Baldwin Baptists celebrate America with mass adult, children’s choirs

Baldwin Baptists celebrate America with mass adult, children’s choirs

Baldwin Association Baptists sang wall-to-wall patriotic music and delivered a lively children’s choir medley, flag-waving style, in an event that was interspersed with patriotic videos and recognition of retired and active servicemen.
   
A well-trained, 250-voice adult choir with soloists anchored two June 30 performances of “Patriotic Celebration — Sweet Land of Liberty.”
   
According to event coordinator Tom Noland, who is minister of music at Eastern Shore Baptist, Daphne, several thousand people filled the Daphne Civic Center for the two presentations at 4 and 7 p.m.
   
Ministers of music from several Baldwin Baptist Association churches took turns leading the choir of members from the 22 Baptist churches involved in the event.

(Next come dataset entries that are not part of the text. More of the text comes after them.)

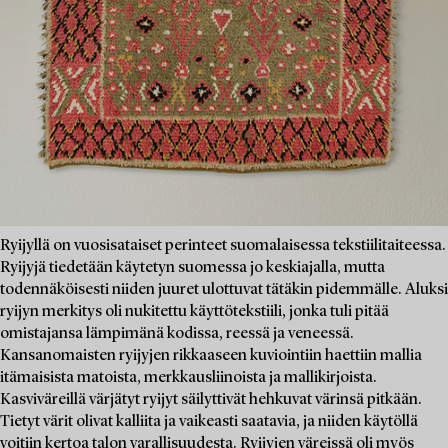
Ryijyllä on vuosisataiset perinteet suomalaisessa tekstiilitaiteessa.
Ryijyjä tiedetään käytetyn suomessa jo keskiajalla, mutta
todennäköisesti niiden juuret ulottuvat tätäkin pidemmälle. Aluksi
ryijyn merkitys oli nukitettu käyttötekstiili, jonka tuli pitää
omistajansa lämpimänä kodissa, reessä ja veneessä.
Kansanomaisten ryijyjen rikkaaseen kuviointiin haettiin mallia
itämaisista matoista, merkkausliinoista ja mallikirjoista.
Kasviväreillä värjätyt ryijyt säilyttivät hehkuvat värinsä pitkään.
Tietyt värit olivat kalliita ja vaikeasti saatavia, ja niiden käytöllä
voitiin kertoa talon varallisuudesta. Ryijyjen väreissä oli myös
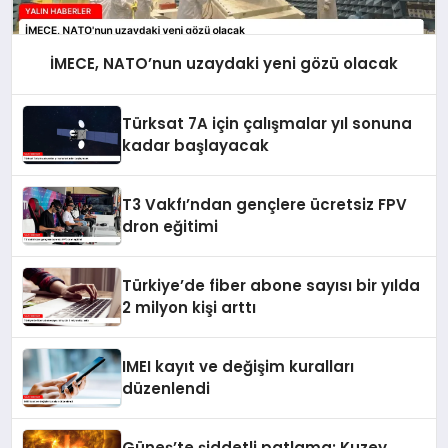
İMECE, NATO’nun uzaydaki yeni gözü olacak
Türksat 7A için çalışmalar yıl sonuna
kadar başlayacak
T3 Vakfı’ndan gençlere ücretsiz FPV
dron eğitimi
Türkiye’de fiber abone sayısı bir yılda
2 milyon kişi arttı
IMEI kayıt ve değişim kuralları
düzenlendi
Güneş’te şiddetli patlama: Kuzey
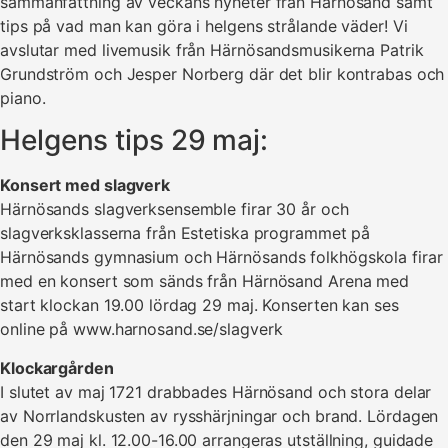
sammanfattning av veckans nyheter från Härnösand samt
tips på vad man kan göra i helgens strålande väder! Vi
avslutar med livemusik från Härnösandsmusikerna Patrik
Grundström och Jesper Norberg där det blir kontrabas och
piano.
Helgens tips 29 maj:
Konsert med slagverk
Härnösands slagverksensemble firar 30 år och
slagverksklasserna från Estetiska programmet på
Härnösands gymnasium och Härnösands folkhögskola firar
med en konsert som sänds från Härnösand Arena med
start klockan 19.00 lördag 29 maj. Konserten kan ses
online på www.harnosand.se/slagverk
Klockargården
I slutet av maj 1721 drabbades Härnösand och stora delar
av Norrlandskusten av rysshärjningar och brand. Lördagen
den 29 maj kl. 12.00-16.00 arrangeras utställning, guidade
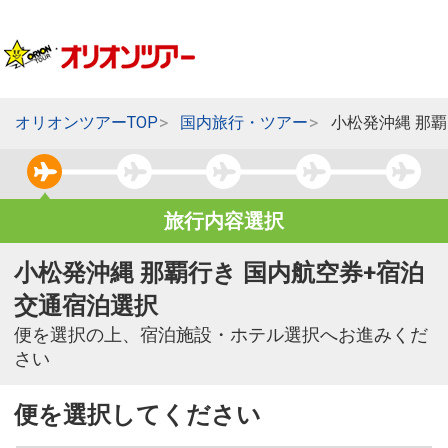
オリオンツアーTOP
国内旅行・ツアー
小松発沖縄 那
旅行内容選択
小松発沖縄 那覇行き 国内航空券+宿泊
交通宿泊選択
便を選択の上、宿泊施設・ホテル選択へお進みくだ
さい
便を選択してください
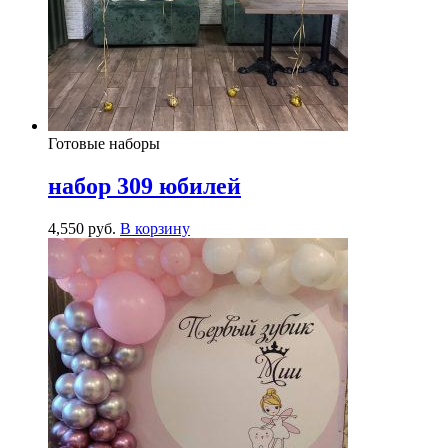
Готовые наборы
набор 309 юбилей
4,550
р
уб.
В корзину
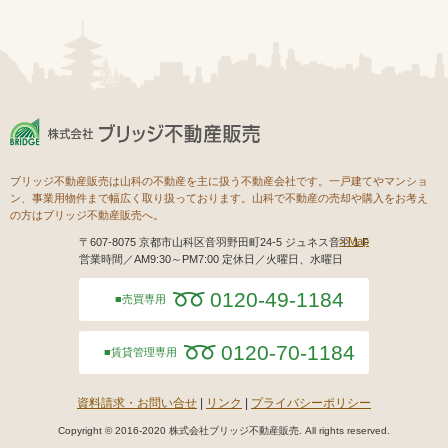
ブリッジ不動産販売は山科の不動産を主に扱う不動産会社です。一戸建てやマンショ
ン、事業用物件まで幅広く取り扱っております。山科で不動産の売却や購入をお考え
の方はブリッジ不動産販売へ。
Map
〒607-8075 京都市山科区音羽野田町24-5 ジュネス音羽１F
営業時間／AM9:30～PM7:00 定休日／火曜日、水曜日
0120-49-1184
売買専用
0120-70-1184
賃貸管理専用
資料請求・お問い合せ
リンク
プライバシーポリシー
Copyright © 2016-2020 株式会社ブリッジ不動産販売. All rights reserved.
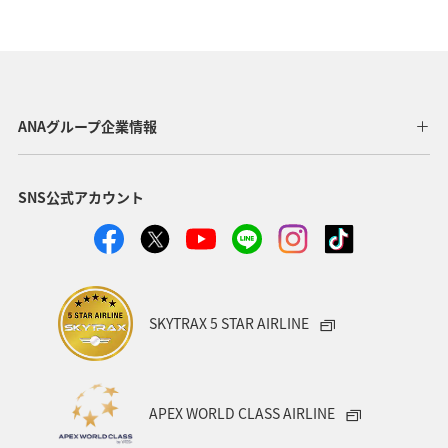
高知県
ANA CA's Note
ワーケーション
アユ
アクティビティ
新潟県
家族旅行
九州地方
秋
紅葉
鹿児島県
旅館
仙台
ANAグループ企業情報
マイルを貯める
宮城県
湖
ANA Mall
SNS公式アカウント
ライフ
日常
ショッピング＆ライフ
A-style秋特集
スズキ
マアジ
ヤマメ
SKYTRAX 5 STAR AIRLINE
APEX WORLD CLASS AIRLINE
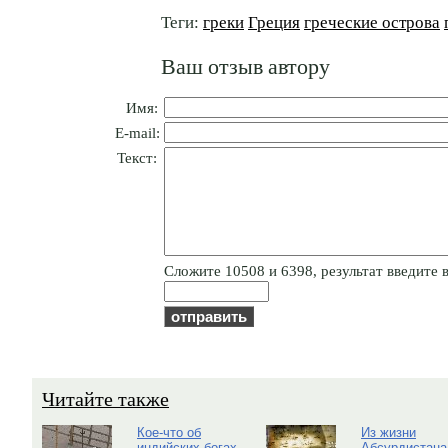
Теги:
греки
Греция
греческие острова
Ваш отзыв автору
Имя:
E-mail:
Текст:
Cлoжитe 10508 и 6398, результат введите в
Читайте также
Кое-что об
Из жизни
индийских богах
Абсурдистана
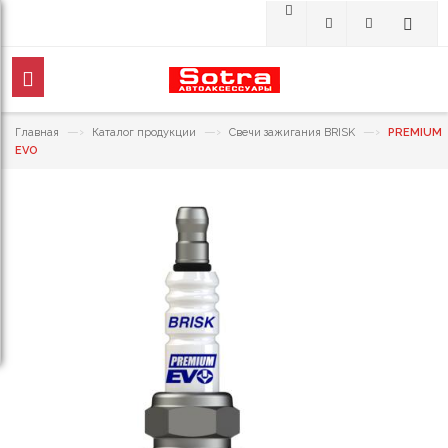
—›
—›
—›
Главная
Каталог продукции
Свечи зажигания BRISK
PREMIUM
EVO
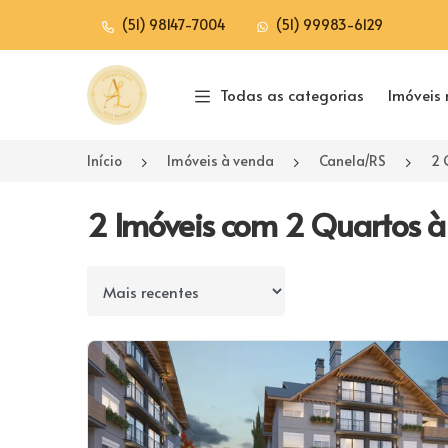
(51) 98147-7004
(51) 99983-6129
Página inicial
Todas as categorias
Imóveis 
Início
Imóveis à venda
Canela/RS
2 
2 Imóveis com 2 Quartos à
Ordenar por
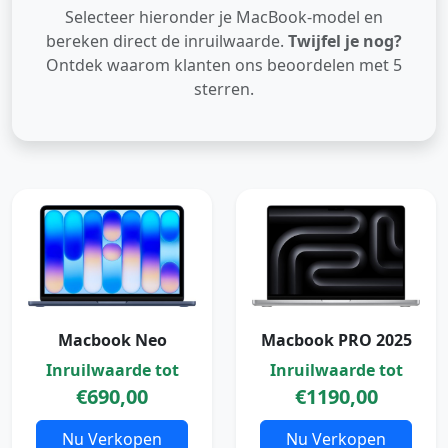
Selecteer hieronder je MacBook-model en
bereken direct de inruilwaarde.
Twijfel je nog?
Ontdek waarom klanten ons beoordelen met 5
sterren.
Macbook PRO 2025
Macbook Neo
Inruilwaarde tot
Inruilwaarde tot
€1190,00
€690,00
Nu Verkopen
Nu Verkopen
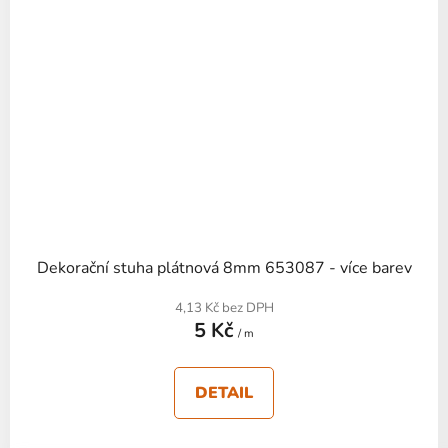
Dekorační stuha plátnová 8mm 653087 - více barev
4,13 Kč bez DPH
5 Kč
/ m
DETAIL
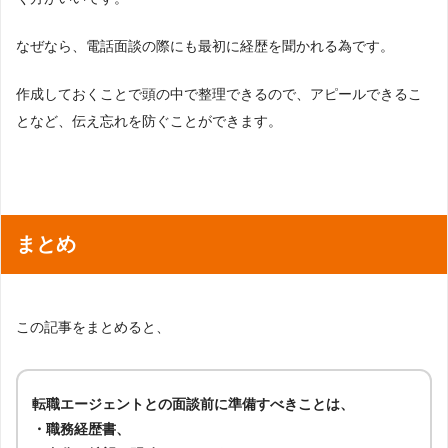
なぜなら、電話面談の際にも最初に経歴を聞かれる為です。
作成しておくことで頭の中で整理できるので、アピールできるこ
となど、伝え忘れを防ぐことができます。
まとめ
この記事をまとめると、
転職エージェントとの面談前に準備すべきことは、
・職務経歴書、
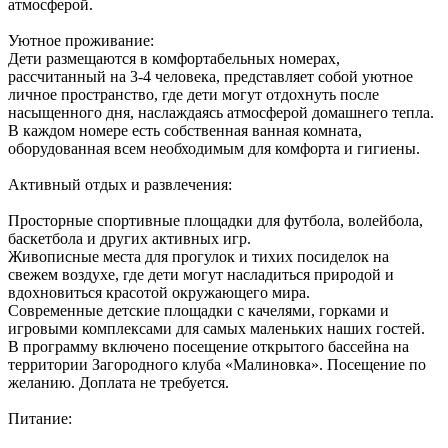
атмосферой.
Уютное проживание:
Дети размещаются в комфортабельных номерах,
рассчитанный на 3-4 человека, представляет собой уютное
личное пространство, где дети могут отдохнуть после
насыщенного дня, наслаждаясь атмосферой домашнего тепла.
В каждом номере есть собственная ванная комната,
оборудованная всем необходимым для комфорта и гигиены.
Активный отдых и развлечения:
Просторные спортивные площадки для футбола, волейбола,
баскетбола и других активных игр.
Живописные места для прогулок и тихих посиделок на
свежем воздухе, где дети могут насладиться природой и
вдохновиться красотой окружающего мира.
Современные детские площадки с качелями, горками и
игровыми комплексами для самых маленьких наших гостей.
В программу включено посещение открытого бассейна на
территории Загородного клуба «Малиновка». Посещение по
желанию. Доплата не требуется.
Питание:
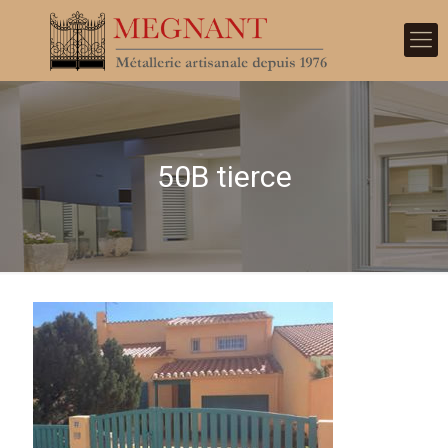
50B tierce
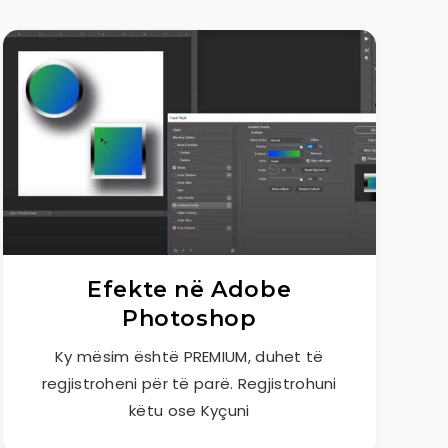
Efekte në Adobe
Photoshop
Ky mësim është PREMIUM, duhet të
regjistroheni për të parë. Regjistrohuni
këtu ose Kyçuni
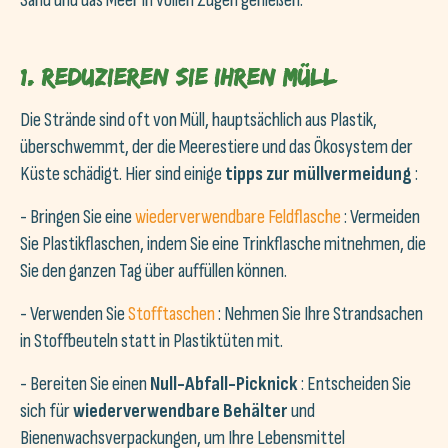
Sand und das Meer in vollen Zügen genießen.
1. Reduzieren Sie Ihren Müll
Die Strände sind oft von Müll, hauptsächlich aus Plastik,
überschwemmt, der die Meerestiere und das Ökosystem der
Küste schädigt. Hier sind einige
tipps zur müllvermeidung
:
- Bringen Sie eine
wiederverwendbare Feldflasche
: Vermeiden
Sie Plastikflaschen, indem Sie eine Trinkflasche mitnehmen, die
Sie den ganzen Tag über auffüllen können.
- Verwenden Sie
Stofftaschen
: Nehmen Sie Ihre Strandsachen
in Stoffbeuteln statt in Plastiktüten mit.
- Bereiten Sie einen
Null-Abfall-Picknick
: Entscheiden Sie
sich für
wiederverwendbare Behälter
und
Bienenwachsverpackungen, um Ihre Lebensmittel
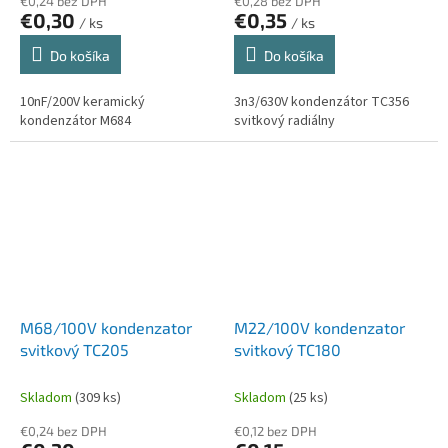
€0,24 bez DPH
€0,28 bez DPH
€0,30
€0,35
/ ks
/ ks
Do košíka
Do košíka
10nF/200V keramický
3n3/630V kondenzátor TC356
kondenzátor M684
svitkový radiálny
M68/100V kondenzator
M22/100V kondenzator
svitkový TC205
svitkový TC180
Skladom
(309 ks)
Skladom
(25 ks)
€0,24 bez DPH
€0,12 bez DPH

“Everything we do has an evangelistic goal, but here it’s designed to be a celebration of God and country,” said Baldwin Baptist Association director of missions Larry Patterson. “We’re not giving an invitation, but there will be the idea of, ‘Blessed is the nation whose God is the Lord,’” he said, referring to part of Psalm 33:12.
   
He said all 60 Baptist churches in the association contributed financially to the event, including the renting of the Daphne Civic Center. Opened in December 1999, the center is part of the city’s municipal complex and offered a stellar place for the performance.
   
The presentation featured a video, “On the Front Line of Freedom,” narrated in person by a Baldwin County Baptist, Robin Cillo. It revisited audio from notable leaders from Gen. John J. Perishing (World War I) and former president Ronald Reagan to President George W. Bush, taking the audience through several eras of challenge for the United States, starting with World War I and ending with the Sept. 11, 2001, terrorist attacks.
   
“[Patriotic celebration] is an exciting thing for us; we just feel like we’re on the heels of Sept. 11, and this is an opportune time to proclaim Christ and to celebrate that God has brought us through what He has,” Noland said.
   
Near the end of the program, Patterson led the Pledge of Allegiance to the American flag after brief commentary supporting the “one nation under God” phrase.
   
When the audience came to that phrase, their collective voices rose noticeably louder with enthusiasm that filled the center.
   
Earlier in the presentation, the choir sang the official songs of the U.S. Air Force, Army, Navy, Coast Guard and Marines as at least 100 servicemen in the 4 p.m. presentation came to the front, where among them, hand-grips to shoulders and hardy handshakes were found.
   
One of those men was Willie Robison, an Eastern Shore Baptist Church member, who served in the U.S. Army from 1963–1965.
   
When “The Army Goes Rolling Along,” (c) U.S. Army 1956 (adaptation of “The Caisson Song”), began to flow from the choir, it brought Robison and others forward.
   
“It was like it is every time,” Robison said. “Once everybody is up there, and you hear the music, goose bumps start coming upon you and realize that, hey, we are free because there were people before us who gave their lives. They went to the battlefield and didn’t come back, and we’re the fortunate ones able to stand there,” he said.
   
“To me, when they call the branches of service forward, they’re not honoring us, they’re honoring those branches of service — that’s the way I look at it,” Robison added. “It’s an honor to have served in the military.”
   
Chris and Jason Westbrook, Natasha Wiggins and T.R. Lee, all JROTC members from Foley High School, presented the colors during the event.
   
“This is the first time we’ve had this kind of a patriotic celebration,” Patterson said.
   
He said it was the idea of Billy Neal, pastor of First Baptist Church, Foley, who presented it to the Baldwin Ministers Conference.
   
The ministers conference approved it and turned it over to the Baldwin Baptist executive committee, who approved it and asked ministers of music to implement it.
   
Noland said that already established relationships among Baldwin Baptist music ministers, partly due to a fellowship on the fourth Thursday of the month, contributed to the smooth organization of the event.
   
“We already had a warm fellowship, and we just pulled together,” Noland said.
Individual churches worked with their choir members for many months, and then the collective participants had two regional rehearsals, one rehearsal June 29 and another rehearsal with sound and lights June 30.
   
Baldwin Baptist churches providing adults and/or children to sing in  the choirs were: Bethel, Eastern Shore, East Pointe, Eastwood, Faith, Fairhope Avenue, Fish River, Green Acres, Jubilee, Lagoon, Miflin, Southside, Vernant Park, Magnolia Springs and First Baptist Churches of Fairhope, Foley, Gulf Shores, Orange Beach, Robertsdale, Silverhill, Spanish Fort and Summerdale.